When the subprime mortgage crisis exploded in 2007 and helped to spark the nation's most recent recession, lawmakers, experts and the general public appeared to be similarly outraged at many of the unethical and abusive lending practices that had been adopted by the banking industry. When many of these unethical and illegal practices continued for years to come, the U.S. government vowed to crack down on banks that drafted defective mortgages, engaged in illegal foreclosure practices and otherwise took advantage of homeowners.
However, a report recently released by the inspector general of the Justice Department insists that the federal government has yet to live up to its promises. Rather than vigorously prosecute banks for unacceptable practices, the Justice Department has failed to properly investigate hundreds of cases. According to the department's internal watchdog, hundreds of these inadequately investigated cases have been officially closed.

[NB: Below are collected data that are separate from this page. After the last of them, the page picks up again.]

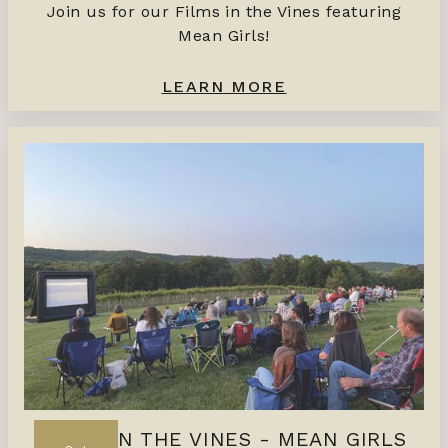
Join us for our Films in the Vines featuring
Mean Girls!
LEARN MORE
FILMS IN THE VINES - MEAN GIRLS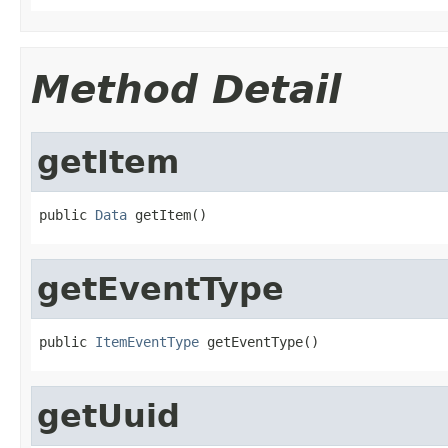
Method Detail
getItem
public 
Data
 getItem()
getEventType
public 
ItemEventType
 getEventType()
getUuid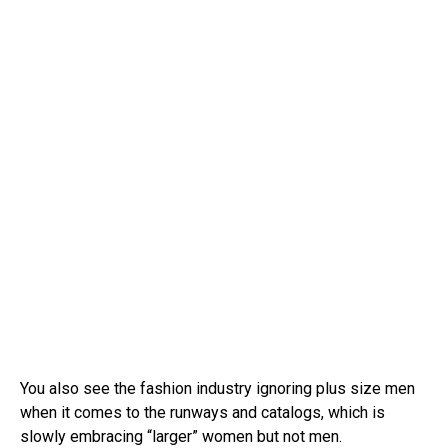
You also see the fashion industry ignoring plus size men
when it comes to the runways and catalogs, which is
slowly embracing “larger” women but not men.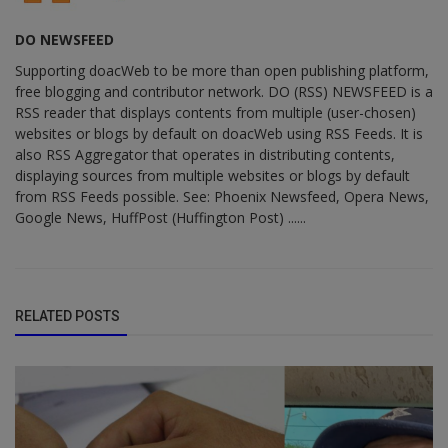
DO NEWSFEED
Supporting doacWeb to be more than open publishing platform,
free blogging and contributor network. DO (RSS) NEWSFEED is a
RSS reader that displays contents from multiple (user-chosen)
websites or blogs by default on doacWeb using RSS Feeds. It is
also RSS Aggregator that operates in distributing contents,
displaying sources from multiple websites or blogs by default
from RSS Feeds possible. See: Phoenix Newsfeed, Opera News,
Google News, HuffPost (Huffington Post) ......
RELATED POSTS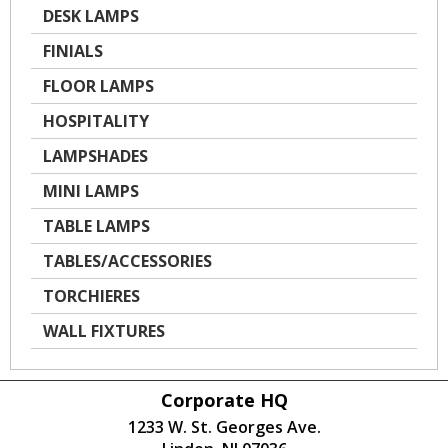
DESK LAMPS
FINIALS
FLOOR LAMPS
HOSPITALITY
LAMPSHADES
MINI LAMPS
TABLE LAMPS
TABLES/ACCESSORIES
TORCHIERES
WALL FIXTURES
Corporate HQ
1233 W. St. Georges Ave.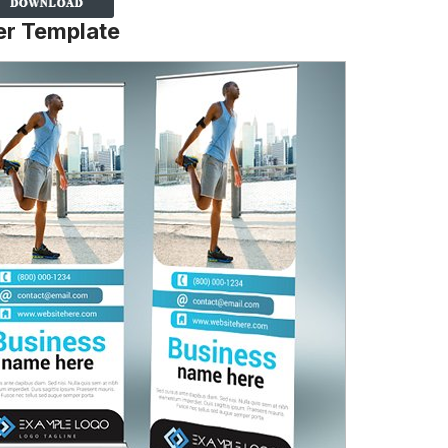
er Template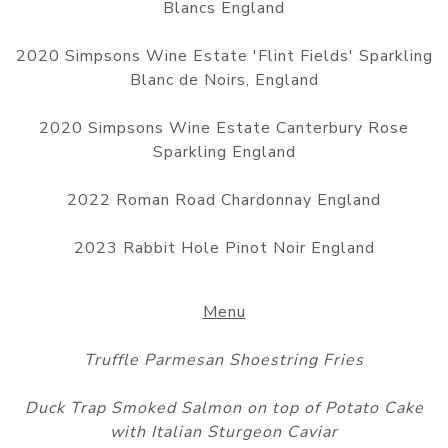
Blancs England
2020 Simpsons Wine Estate 'Flint Fields' Sparkling
Blanc de Noirs, England
2020 Simpsons Wine Estate Canterbury Rose
Sparkling England
2022 Roman Road Chardonnay England
2023 Rabbit Hole Pinot Noir England
Menu
Truffle Parmesan Shoestring Fries
Duck Trap Smoked Salmon on top of Potato Cake
with Italian Sturgeon Caviar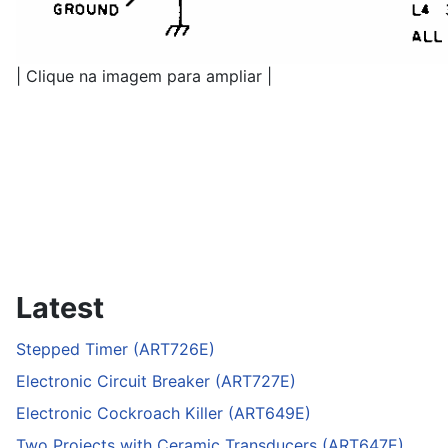
| Clique na imagem para ampliar |
Latest
Stepped Timer (ART726E)
Electronic Circuit Breaker (ART727E)
Electronic Cockroach Killer (ART649E)
Two Projects with Ceramic Transducers (ART647E)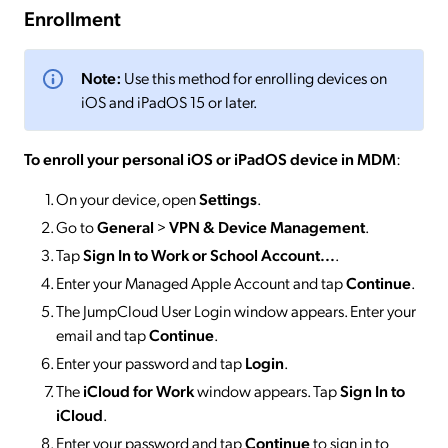
Enrollment
Note:
Use this method for enrolling devices on
iOS and iPadOS 15 or later.
To enroll your personal iOS or iPadOS device in MDM
:
On your device, open
Settings
.
Go to
General
>
VPN & Device Management
.
Tap
Sign In to Work or School Account...
.
Enter your Managed Apple Account and tap
Continue
.
The JumpCloud User Login window appears. Enter your
email and tap
Continue
.
Enter your password and tap
Login
.
The
iCloud for Work
window appears. Tap
Sign In to
iCloud
.
Enter your password and tap
Continue
to sign in to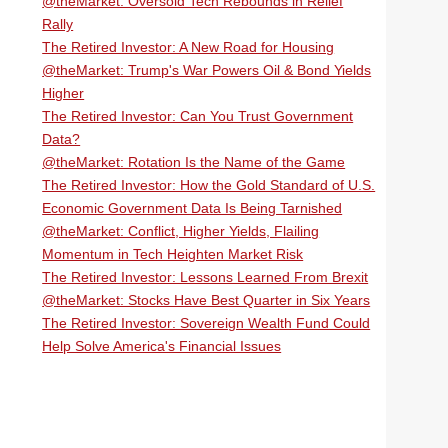
@theMarket: Oversold Tech Rebounds in Relief
Rally
The Retired Investor: A New Road for Housing
@theMarket: Trump's War Powers Oil & Bond Yields
Higher
The Retired Investor: Can You Trust Government
Data?
@theMarket: Rotation Is the Name of the Game
The Retired Investor: How the Gold Standard of U.S.
Economic Government Data Is Being Tarnished
@theMarket: Conflict, Higher Yields, Flailing
Momentum in Tech Heighten Market Risk
The Retired Investor: Lessons Learned From Brexit
@theMarket: Stocks Have Best Quarter in Six Years
The Retired Investor: Sovereign Wealth Fund Could
Help Solve America's Financial Issues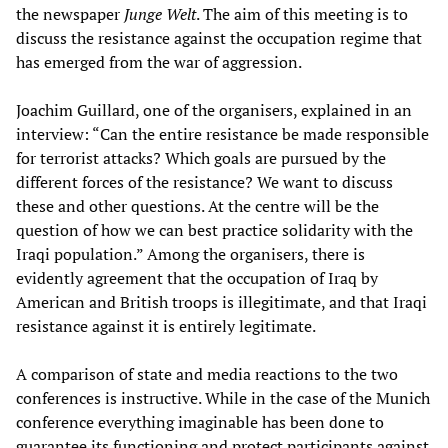
the newspaper
Junge Welt
. The aim of this meeting is to
discuss the resistance against the occupation regime that
has emerged from the war of aggression.
Joachim Guillard, one of the organisers, explained in an
interview: “Can the entire resistance be made responsible
for terrorist attacks? Which goals are pursued by the
different forces of the resistance? We want to discuss
these and other questions. At the centre will be the
question of how we can best practice solidarity with the
Iraqi population.” Among the organisers, there is
evidently agreement that the occupation of Iraq by
American and British troops is illegitimate, and that Iraqi
resistance against it is entirely legitimate.
A comparison of state and media reactions to the two
conferences is instructive. While in the case of the Munich
conference everything imaginable has been done to
guarantee its functioning and protect participants against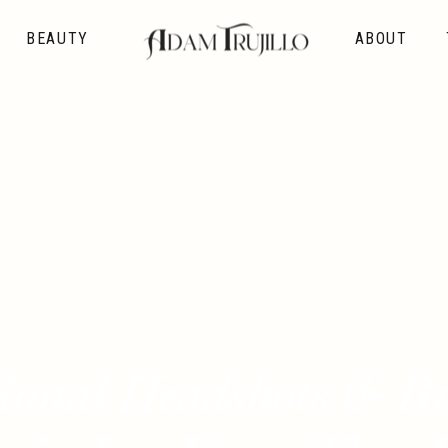
BEAUTY
ABOUT
sional Headshots & B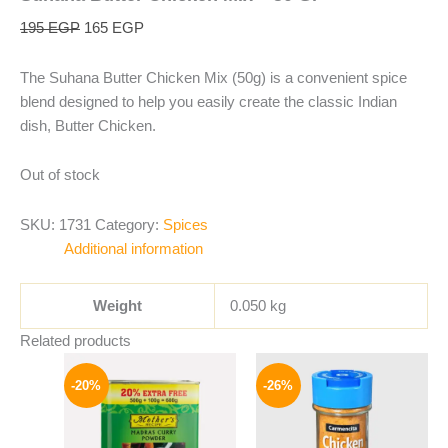
195
EGP
165
EGP
The Suhana Butter Chicken Mix (50g) is a convenient spice
blend designed to help you easily create the classic Indian
dish, Butter Chicken.
Out of stock
SKU:
1731
Category:
Spices
Additional information
Weight
0.050 kg
Related products
Original
Current
Original
Current
price
price
price
price
-20%
-26%
was:
is:
was:
is:
400 EGP.
319 EGP.
175 EGP.
129 EGP.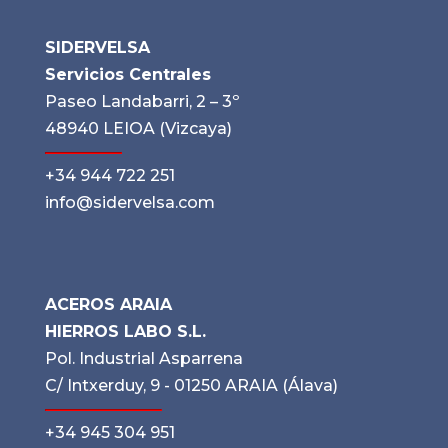
SIDERVELSA
Servicios Centrales
Paseo Landabarri, 2 – 3º
48940 LEIOA (Vizcaya)
+34 944 722 251
info@sidervelsa.com
ACEROS ARAIA
HIERROS LABO S.L.
Pol. Industrial Asparrena
C/ Intxerduy, 9 - 01250 ARAIA (Álava)
+34 945 304 951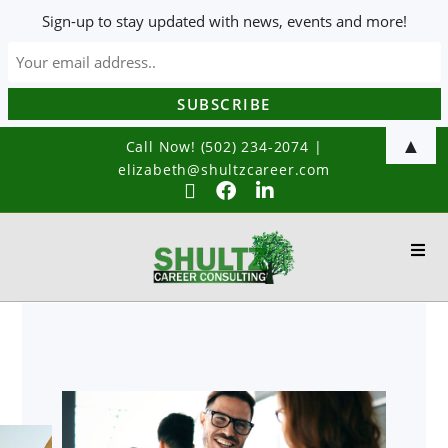
Sign-up to stay updated with news, events and more!
▲
Call Now! (502) 234-2074
|
elizabeth@shultzcareer.com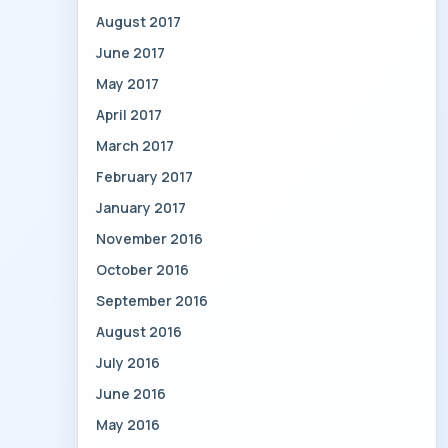
August 2017
June 2017
May 2017
April 2017
March 2017
February 2017
January 2017
November 2016
October 2016
September 2016
August 2016
July 2016
June 2016
May 2016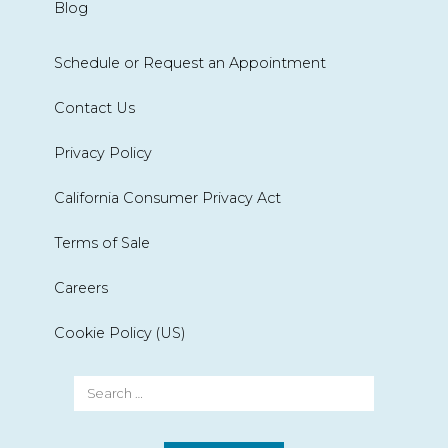
Blog
Schedule or Request an Appointment
Contact Us
Privacy Policy
California Consumer Privacy Act
Terms of Sale
Careers
Cookie Policy (US)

Individuals and families have had their lives turned upside down as a result of many abusive lending practices continually embraced by the banking industry. However, the inspector general’s new report reveals that the F.B.I. has categorized mortgage fraud as the agency’s lowest priority for criminal investigation.
The inspector general clarified that, “Despite receiving significant additional funding from Congress to pursue mortgage fraud cases, the F.B.I. in adding new staff did not always use these new positions to exclusively investigate mortgage fraud.”
This illuminating report should inspire the F.B.I. and other federal agencies to act urgently and definitively on the issue of mortgage fraud. The American people deserve no less than this reinvigorated approach.